- [DATA EXTRACT]

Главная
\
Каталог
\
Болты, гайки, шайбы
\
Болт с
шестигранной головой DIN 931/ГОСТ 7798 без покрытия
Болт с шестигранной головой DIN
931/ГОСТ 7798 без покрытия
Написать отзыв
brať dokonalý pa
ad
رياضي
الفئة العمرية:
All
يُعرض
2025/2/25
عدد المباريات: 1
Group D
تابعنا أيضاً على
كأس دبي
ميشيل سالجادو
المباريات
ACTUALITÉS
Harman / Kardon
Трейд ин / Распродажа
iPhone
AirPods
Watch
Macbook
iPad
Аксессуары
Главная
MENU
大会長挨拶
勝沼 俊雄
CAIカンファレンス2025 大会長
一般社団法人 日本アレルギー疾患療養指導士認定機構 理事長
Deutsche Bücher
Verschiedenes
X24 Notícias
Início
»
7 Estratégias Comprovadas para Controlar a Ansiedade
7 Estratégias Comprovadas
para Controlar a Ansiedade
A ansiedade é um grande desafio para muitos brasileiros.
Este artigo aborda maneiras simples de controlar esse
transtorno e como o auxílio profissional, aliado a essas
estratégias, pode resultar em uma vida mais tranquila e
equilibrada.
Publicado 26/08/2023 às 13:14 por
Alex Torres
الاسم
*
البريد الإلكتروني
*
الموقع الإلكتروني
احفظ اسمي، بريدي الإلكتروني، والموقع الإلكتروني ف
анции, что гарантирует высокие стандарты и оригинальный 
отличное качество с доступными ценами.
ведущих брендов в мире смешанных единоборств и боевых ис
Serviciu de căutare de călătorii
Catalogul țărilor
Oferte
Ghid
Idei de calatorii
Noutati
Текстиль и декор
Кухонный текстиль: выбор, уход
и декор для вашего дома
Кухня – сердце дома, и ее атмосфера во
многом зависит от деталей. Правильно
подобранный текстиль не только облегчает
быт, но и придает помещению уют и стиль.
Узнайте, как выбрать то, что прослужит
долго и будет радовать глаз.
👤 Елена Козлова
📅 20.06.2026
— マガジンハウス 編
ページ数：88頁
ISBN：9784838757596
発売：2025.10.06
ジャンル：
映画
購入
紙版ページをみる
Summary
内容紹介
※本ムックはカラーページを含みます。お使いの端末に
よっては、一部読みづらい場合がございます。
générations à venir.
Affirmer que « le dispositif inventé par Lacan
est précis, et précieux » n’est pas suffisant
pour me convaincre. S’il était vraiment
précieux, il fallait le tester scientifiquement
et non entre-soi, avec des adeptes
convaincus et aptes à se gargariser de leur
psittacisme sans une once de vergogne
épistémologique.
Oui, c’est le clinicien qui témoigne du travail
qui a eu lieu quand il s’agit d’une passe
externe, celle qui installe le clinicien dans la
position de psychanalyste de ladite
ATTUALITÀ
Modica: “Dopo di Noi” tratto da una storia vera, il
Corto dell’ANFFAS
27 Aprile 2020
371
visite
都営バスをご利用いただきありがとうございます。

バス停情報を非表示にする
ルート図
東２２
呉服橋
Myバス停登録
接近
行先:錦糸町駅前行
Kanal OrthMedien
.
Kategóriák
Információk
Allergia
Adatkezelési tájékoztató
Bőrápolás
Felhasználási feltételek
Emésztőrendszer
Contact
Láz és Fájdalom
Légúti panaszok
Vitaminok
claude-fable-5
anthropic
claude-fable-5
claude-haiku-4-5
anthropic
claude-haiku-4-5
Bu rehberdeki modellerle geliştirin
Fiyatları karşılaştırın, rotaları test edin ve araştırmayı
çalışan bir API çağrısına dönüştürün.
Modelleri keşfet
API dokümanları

- [WHAT YOU HAVE TO DO] Among the lines of the records, copy out each one that contains the word "покрытия".

- [OUTPUT BELOW]
шестигранной головой DIN 931/ГОСТ 7798 без покрытия
931/ГОСТ 7798 без покрытия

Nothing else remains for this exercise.